Travelodge books £1.3bn expansion

Travelodge is set to embark on a £1.3bn expansion programme targeting 205 new hotel sites, in a sign of renewed ambition from the once struggling chain, Property Week can reveal

The move, which has been in the planning since Peter Gowers took the role of chief executive last year, is part of a strategy to improve and upgrade its portfolio by 2022 and will see Travelodge attempt to regain ground ceded to Premier Inn, which has 30% more rooms and is the UK’s biggest budget hotel chain.

Travelodge faced financial collapse in 2012 before a bailout package resulted in the group being taken over by its creditors, banking giant Goldman Sachs and US-based hedge funds Avenue Capital Group and Goldentree Asset Management.

The rescue deal involved Travelodge entering a Company Voluntary Arrangement, selling 49 hotels and writing off £235m of debt. Since then it has largely focused on refurbishments and reducing its debt pile.

Agents representing Travelodge across the country are contacting developers and landowners offering them 25-year leases, backed by the group’s US investors. The landowner would then build the hotel to Travelodge’s specifications and the hotel group would fund the fit-out.

“One of the attractions is that Travelodge will sign up to 25-year leases, with no break and indexed-linked rent reviews,” said Alan Hill, Travelodge consultant development manager for the south London area.

Travelodge has also written to 140 local authorities to offer the same deal being offered to developers and landowners. Since sending the letter in December, four councils have expressed an interest in developing hotels and leasing them to the group.

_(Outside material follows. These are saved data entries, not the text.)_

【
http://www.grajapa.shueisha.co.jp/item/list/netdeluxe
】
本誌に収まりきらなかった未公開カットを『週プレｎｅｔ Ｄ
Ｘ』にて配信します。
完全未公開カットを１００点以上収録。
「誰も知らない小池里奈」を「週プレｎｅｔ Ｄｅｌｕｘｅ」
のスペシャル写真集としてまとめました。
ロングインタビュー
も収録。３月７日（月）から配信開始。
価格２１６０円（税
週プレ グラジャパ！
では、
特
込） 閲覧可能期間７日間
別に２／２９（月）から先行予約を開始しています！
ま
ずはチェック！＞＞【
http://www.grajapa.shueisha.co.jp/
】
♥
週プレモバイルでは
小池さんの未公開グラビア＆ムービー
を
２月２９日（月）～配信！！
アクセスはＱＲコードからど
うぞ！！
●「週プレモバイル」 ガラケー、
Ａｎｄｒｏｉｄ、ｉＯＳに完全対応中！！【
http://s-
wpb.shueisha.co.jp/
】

The growth plan comes after rival Premier Inn launched its own £1bn expansion plan in 2013 aimed at increasing its portfolio by 45% to 75,000 bedrooms by 2018. Travelodge’s plan will see it increase its bedrooms from 39,000 to around 50,000 and increase the number of hotels in its group from 500 to around 700.

The largest concentration of new openings will be in London and the South East, but the expansion programme will take in other towns and cities, as well as some motorway service station locations.

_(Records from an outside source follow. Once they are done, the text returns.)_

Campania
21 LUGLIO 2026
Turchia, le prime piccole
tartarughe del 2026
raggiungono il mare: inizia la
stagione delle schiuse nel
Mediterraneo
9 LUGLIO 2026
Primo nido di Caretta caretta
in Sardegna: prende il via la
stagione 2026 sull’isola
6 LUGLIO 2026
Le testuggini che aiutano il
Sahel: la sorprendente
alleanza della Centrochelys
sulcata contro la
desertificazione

“The 205 sites on our requirement list are part of a strategy to improve our offer to customers,” a Travelodge spokeswoman said.

The spokeswoman confirmed the average cost of the current new-build programme was around £6.6m a hotel, meaning if Travelodge was able to secure 205 sites the investment programme would total around £1.3bn for fit-out costs and leases. She added the group expected to launch at least 150 of the hotels at a rate of 25 a year.